_Exercise goal_
Please set down the line that contains "замовлень на Кримському" and every line below it through the last, exactly as written, with no other lines.

--- Dataset records ---

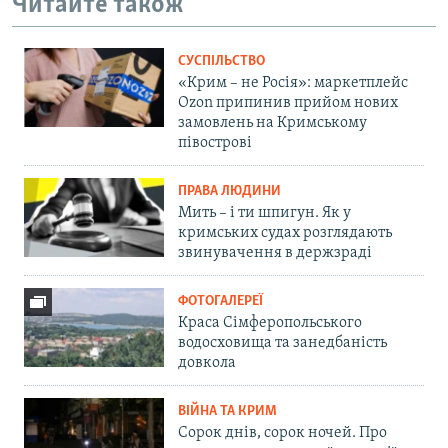
Читайте також
СУСПІЛЬСТВО
«Крим – не Росія»: маркетплейс
Ozon припинив прийом нових
замовлень на Кримському
півострові
ПРАВА ЛЮДИНИ
Мить – і ти шпигун. Як у
кримських судах розглядають
звинувачення в держзраді
ФОТОГАЛЕРЕЇ
Краса Сімферопольського
водосховища та занедбаність
довкола
ВІЙНА ТА КРИМ
Сорок днів, сорок ночей. Про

---

_Answer below_
замовлень на Кримському
півострові
ПРАВА ЛЮДИНИ
Мить – і ти шпигун. Як у
кримських судах розглядають
звинувачення в держзраді
ФОТОГАЛЕРЕЇ
Краса Сімферопольського
водосховища та занедбаність
довкола
ВІЙНА ТА КРИМ
Сорок днів, сорок ночей. Про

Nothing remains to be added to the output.